Когда я дотронулся губами до бабушки, руки у нее задвигались, по всему ее телу долго бежала дрожь, и то ли эта дрожь была непроизвольна, то ли иным ласковым душам свойственна повышенная чувствительность, различающая сквозь покров бессознания то, что они любят, почти не нуждаясь в помощи рассудка. Неожиданно бабушка, привстав, сделала нечеловеческое усилие, точно защищая свою жизнь. Франсуаза не выдержала и разрыдалась. Вспомнив, что говорил доктор, я решил вывести ее из комнаты. Но тут бабушка открыла глаза. Я кинулся к Франсуазе, чтобы приглушить ее рыдания, пока мои родные будут разговаривать с бабушкой. Шум кислорода стих, доктор отошел от кровати. Бабушка умерла.

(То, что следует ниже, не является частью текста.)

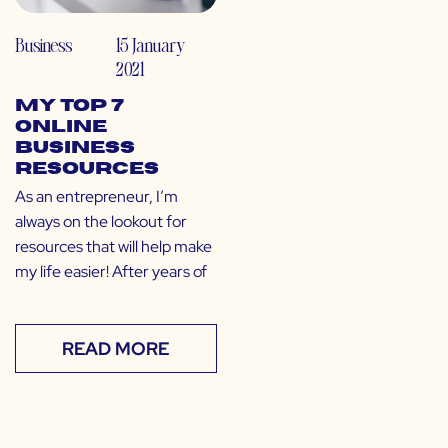
Business
15 January
2021
My Top 7
Online
Business
Resources
As an entrepreneur, I’m
always on the lookout for
resources that will help make
my life easier! After years of
READ MORE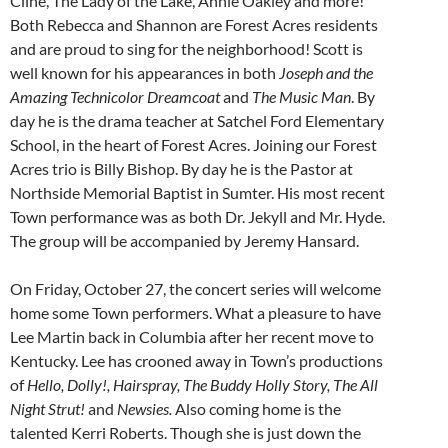
Cline, The Lady of the Lake, Annie Oakley and more!
Both Rebecca and Shannon are Forest Acres residents
and are proud to sing for the neighborhood! Scott is
well known for his appearances in both
Joseph and the
Amazing Technicolor Dreamcoat
and
The Music Man
. By
day he is the drama teacher at Satchel Ford Elementary
School, in the heart of Forest Acres. Joining our Forest
Acres trio is Billy Bishop. By day he is the Pastor at
Northside Memorial Baptist in Sumter. His most recent
Town performance was as both Dr. Jekyll and Mr. Hyde.
The group will be accompanied by Jeremy Hansard.
On Friday, October 27, the concert series will welcome
home some Town performers. What a pleasure to have
Lee Martin back in Columbia after her recent move to
Kentucky. Lee has crooned away in Town’s productions
of
Hello, Dolly!, Hairspray, The Buddy Holly Story, The All
Night Strut!
and
Newsies.
Also coming home is the
talented Kerri Roberts. Though she is just down the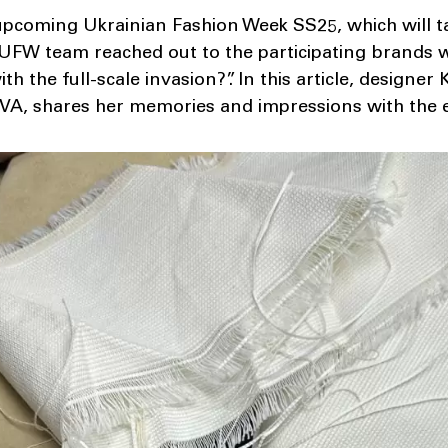
upcoming Ukrainian Fashion Week SS25, which will ta
 UFW team reached out to the participating brands 
th the full-scale invasion?”. In this article, designe
A, shares her memories and impressions with the e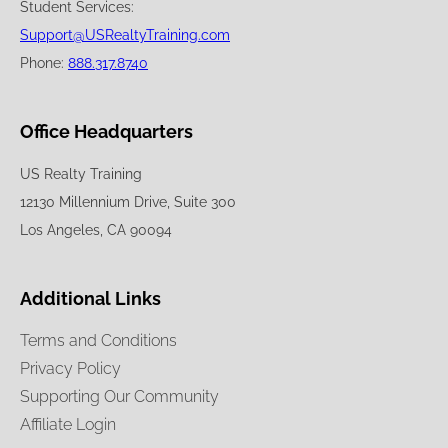
Student Services:
Support@USRealtyTraining.com
Phone:
888.317.8740
Office Headquarters
US Realty Training
12130 Millennium Drive, Suite 300
Los Angeles, CA 90094
Additional Links
Terms and Conditions
Privacy Policy
Supporting Our Community
Affiliate Login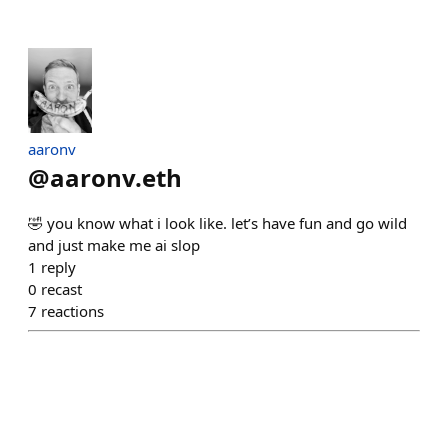
aaronv
@
aaronv.eth
🤣 you know what i look like. let’s have fun and go wild
and just make me ai slop
1
reply
0
recast
7
reactions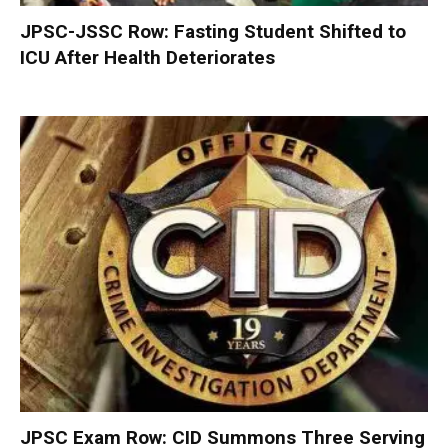
JPSC-JSSC Row: Fasting Student Shifted to
ICU After Health Deteriorates
JPSC Exam Row: CID Summons Three Serving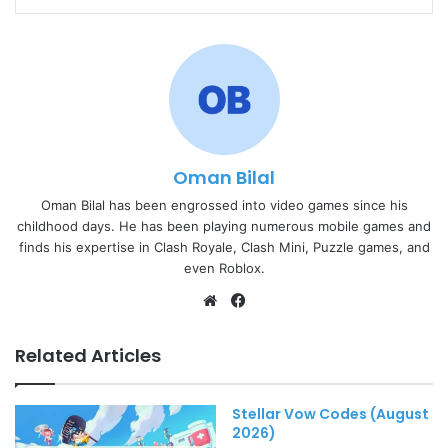
Oman Bilal
Oman Bilal has been engrossed into video games since his
childhood days. He has been playing numerous mobile games and
finds his expertise in Clash Royale, Clash Mini, Puzzle games, and
even Roblox.
Website
Facebook
Related Articles
Stellar Vow Codes (August
2026)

Несколько часов спустя Франсуаза в последний раз, не причиняя им боли, причесала красивые ее волосы, только чуть тронутые сединою и до сих пор казавшиеся моложе ее самой. А теперь напротив: они одни являли собою венец старости над помолодевшим бабушкиным лицом, на котором уже не было ни морщин, ни складок, ни отеков, ни припухлостей, ни впадин – ни одного из следов, которые в течение многих лет оставляло после себя страдание. Как в те далекие времена, когда родители выбирали ей супруга, ее черты были теперь бережно изваяны душевной чистотой и покорностью, щеки сияли целомудренной надеждой, мечтою о счастье и даже безгрешной веселостью – всем, что постепенно разрушили годы. Жизнь, уходя, унесла с собой связанные с ней разочарования. Казалось, уста бабушки сложились в улыбку. Смерть, точно средневековый ваятель, простерла ее на ложе скорби в обличье молодой девушки. [293]
293
…в обличье молодой девушки. – В описании смерти бабушки Пруст руководствовался в основном впечатлениями, произведенными на него кончиной матери, которую смерть также омолодила.